EXERCISE: Report each line of the records below that holds the word "viennoise".
┌──
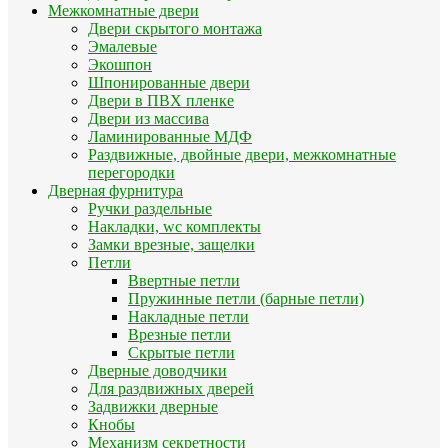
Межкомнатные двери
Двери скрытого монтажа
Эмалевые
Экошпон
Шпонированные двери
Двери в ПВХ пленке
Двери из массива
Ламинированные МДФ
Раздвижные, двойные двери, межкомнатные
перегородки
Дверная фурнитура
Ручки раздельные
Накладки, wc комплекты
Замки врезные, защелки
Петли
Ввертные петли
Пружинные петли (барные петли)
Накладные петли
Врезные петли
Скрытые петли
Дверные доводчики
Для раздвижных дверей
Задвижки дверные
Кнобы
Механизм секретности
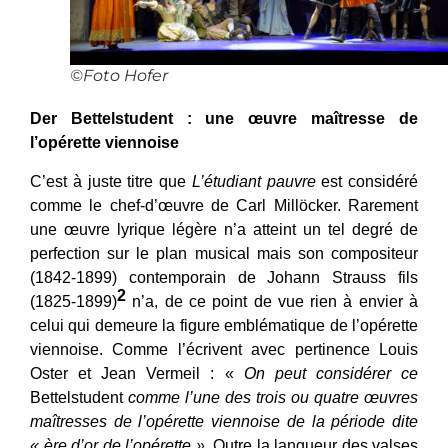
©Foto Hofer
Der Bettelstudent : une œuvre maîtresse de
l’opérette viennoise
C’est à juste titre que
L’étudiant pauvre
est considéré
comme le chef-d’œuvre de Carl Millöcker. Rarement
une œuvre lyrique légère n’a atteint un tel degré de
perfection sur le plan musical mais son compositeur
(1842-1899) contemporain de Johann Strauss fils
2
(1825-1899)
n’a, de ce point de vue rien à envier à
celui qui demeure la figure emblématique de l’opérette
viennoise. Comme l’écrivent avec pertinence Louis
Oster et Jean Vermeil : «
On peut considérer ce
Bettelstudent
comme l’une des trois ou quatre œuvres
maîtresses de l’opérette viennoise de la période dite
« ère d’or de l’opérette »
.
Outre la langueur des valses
└──
OUTPUT OF THE EXERCISE:
l’opérette viennoise
viennoise. Comme l’écrivent avec pertinence Louis
maîtresses de l’opérette viennoise de la période dite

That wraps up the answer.